I can remember watching the Sydney 2000 Olympic Games as an 8 year old, I thought that the world could not get any better than this. They were the games where we all watched the young Ian Thorpe in awe with his size 17 feet. We also saw the first Aboriginal gold medallist, Cathy Freeman taking glory in the 400m in her legendary suit.
I saw athletes of many disciplines competing for their countries and themselves and it was probably the first time I watched sport of such a high level. The way in which every athlete competed for their country was outstanding but even more amazing for me was the fact that this sporting event was uniting the world. I remember wondering how many other people were watching these races and I probably underestimated it a lot as a small child.
But the following year, an incident would happen that would set the wheels in motion for a dramatic change in my life and an opening of my eyes. 9/11. I remember being at school as a year 5 pupil and my teacher Mrs Smith sitting the whole class down. I remember her telling us that something very important had happened in America. I got home and saw the videos on the news of the plane crashes that have stuck with me ever since. The images of the falling towers are almost engraved in my mind and it was the beginning of a time of my life when I would start to question the world I lived in.
From that moment on, it seemed that the subjects I studied in school also started to change.
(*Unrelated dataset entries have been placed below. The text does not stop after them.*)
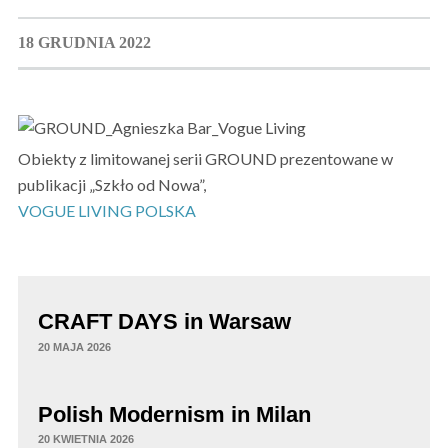
18 GRUDNIA 2022
Obiekty z limitowanej serii GROUND prezentowane w
publikacji „Szkło od Nowa”,
VOGUE LIVING POLSKA
CRAFT DAYS in Warsaw
20 MAJA 2026
Polish Modernism in Milan
20 KWIETNIA 2026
Before we learnt how elephant was spelt with a -ph and not an -f and now we were learning how these creatures are at risk of extinction due to ivory poachers. I had studied diverse eco-systems such as rainforests and oceans, full of mysterious animals and climates, yet now I was being taught that these eco-systems were also at risk as the effects of global warming were coming to light. I was always a good reader as a child and loved getting into a book, but during the last two years of primary school, the books I read also changed from my favourite series of Sophie books by Dick King-Smith, about a young girl born on Christmas Day with dreams to become a lady farmer, to the more grown up pre-teen Jacqueline Wilson stories which had much more deep themes such as divorce (The Suitcase Kid), the foster system (The Story of Tracy Beaker), manic depression (The Illustrated Mum) and even child mortality (Vicky Angel).
Books, for me, were and still are a great escape from the real world, and I am so glad that Jacqueline Wilson wrote so many books on so many subjects that affect children not only in the UK, but across the whole world. Putting these stories, with children at the heart of them, are a great way to introduce difficult themes into a young person’s world and I know that if I have children I will definitely encourage them to read the Wilson books.
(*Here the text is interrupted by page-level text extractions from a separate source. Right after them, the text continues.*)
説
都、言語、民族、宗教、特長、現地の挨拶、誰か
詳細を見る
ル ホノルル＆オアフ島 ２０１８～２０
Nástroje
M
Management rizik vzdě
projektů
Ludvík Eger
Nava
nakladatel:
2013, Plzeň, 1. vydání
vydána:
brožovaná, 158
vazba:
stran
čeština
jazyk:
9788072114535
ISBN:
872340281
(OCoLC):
This immersion into more grown up books tied in with the events of 9/11 and my greater awareness of news changed my view of the world dramatically. The following year, in 2002, there was the murders of Holly and Jessica. I never met these girls, but they were the same age as me and that picture of them in their matching Manchester United t-shirts will also stay with me forever. I didn’t fully understand what had happened at the time but as I grew older and learnt more about the horrible events that happened to these two ten year olds I started to seriously question the world I lived in.
This is the problem with knowledge. When you know too much it can affect your decisions and outlook on life. Certainly, for me, over the past year I have read more ‘proper’ articles by The Guardian than ever before. It’s very easy as a student to only keep up to date with ‘news’ posted on websites such as Buzzfeed but I have realised the importance of making myself aware of the world I live in. After reading these more serious articles, I have come to see that the world is full of monstrosities and it is very difficult for me to describe the inhabitants of the earth ‘civilised beings’. I don’t wish to name the subjects I have read up on, but the things that people do to each other are truly disgusting and we are still so far away from this ‘civilised’ term.
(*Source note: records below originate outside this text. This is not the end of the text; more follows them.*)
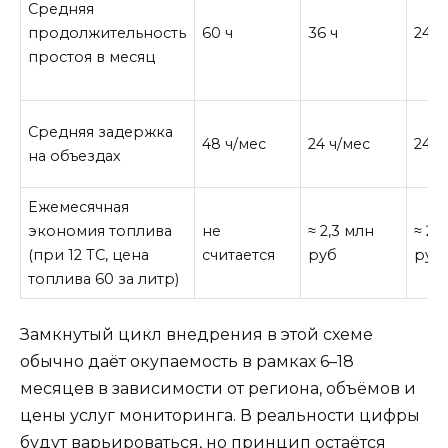
Средняя
продолжительность
60 ч
36 ч
24 ч
простоя в месяц
Средняя задержка
48 ч/мес
24 ч/мес
24 ч
на объездах
Ежемесячная
экономия топлива
не
≈ 2,3 млн
≈ 2,
(при 12 ТС, цена
считается
руб
руб
топлива 60 за литр)
Замкнутый цикл внедрения в этой схеме
обычно даёт окупаемость в рамках 6–18
месяцев в зависимости от региона, объёмов и
цены услуг мониторинга. В реальности цифры
будут варьироваться, но принцип остаётся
I feel that I am part of a spoilt generation of people. I grew up with the internet and have seen it grow and develop in ways I never thought possible. We have everything available at our fingertips and with the amount of apps and GB on our phones expanding every month, who knows what we’ll be using our smartphones for at Christmas.
Sometimes I wish I could return to Sydney Olympics of the year 2000. Everything seemed so simple and perfect, I loved the world I lived in and had great dreams and aspirations. Yet, here I am. There are times when I absolutely loathe this world. Things that I read which make my blood curl and the hairs on my neck stick up. But even so, I have learnt to love this imperfect world I live in and make the most of every day.